One of my moments of hysterical laugher came from reading this passage (in English) from the Manu:
Chapter 5: 150: “She [the woman] must always be cheerful, clever in the management of household affairs, careful cleaning her utensils and economical in her expenditure”. The less said on this the better!
Girls were married-off very young. Ancient texts (such as the Mahabharata) permit polygamy and dowry payments, with the latter leading to many cases of female infanticide. There used to be a practice called sati (or ritual suicide) whereby a widow would throw herself on the funeral pyre of her deceased husband. This has been illegal in India for 200 years and actually never had widespread following, and was not based on any scriptural foundation. The reason for the suicide was thought to be a final act of dedication to the deceased husband’s memory and the widow had lost her purpose upon his death. Widows could also not remarry.

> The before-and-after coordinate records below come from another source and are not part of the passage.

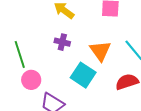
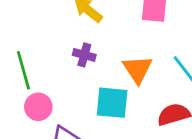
cyan square: (83, 75) -> (112, 103), turned -30

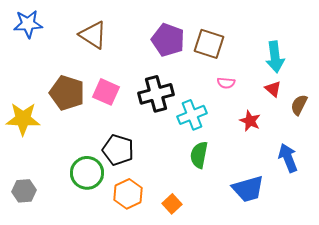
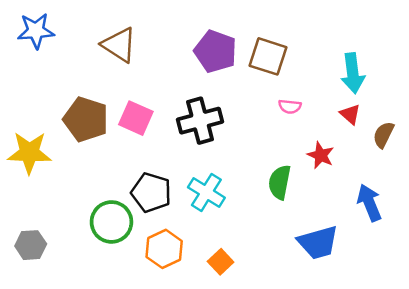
cyan cross: (192, 115) -> (206, 192), moved, turned -36
green semicircle: (199, 155) -> (280, 182), moved

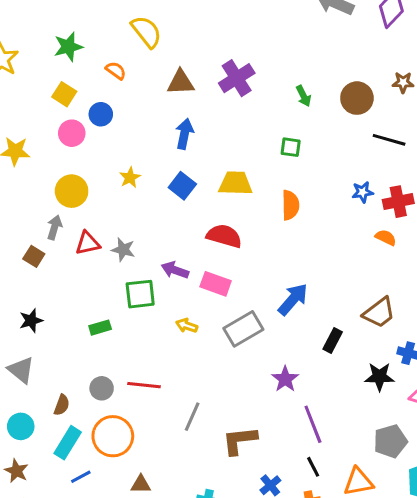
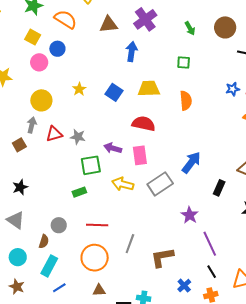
orange semicircle: (116, 70) -> (66, 19), size x1.6
blue arrow: (185, 134) -> (132, 52), moved
brown square: (34, 256) -> (19, 145), turned 32
pink rectangle: (216, 284) -> (140, 155), turned 66
yellow arrow: (187, 326) -> (123, 184), size x1.5
green rectangle: (100, 328) -> (79, 192), moved
gray circle: (102, 388) -> (59, 225), moved
orange circle: (113, 436) -> (95, 258), moved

Something that is interesting, is that a quest for spiritual perfection within Hinduism does not involve any sense of aversion for women as potential objects of desire.
Rituals in public life were very important in Hinduism (and so too today) as were priestly functions. They had to be officiated by a man because woman were regarded as being impure. The latter can originate from tears, blood, cutting hair, childbirth, menstruation or contact with a corpse. Impurity affects not only the impure person but those around them too.
This placed a limitation on the spiritual progress of women and they had to use other paths to progress, such as education or jnana (which means knowledge), being a poet, a renouncer or yogini. Women could also become gurus or tantras (the latter does not in the main have the sexual connotations as ordinarily associated with this in the West).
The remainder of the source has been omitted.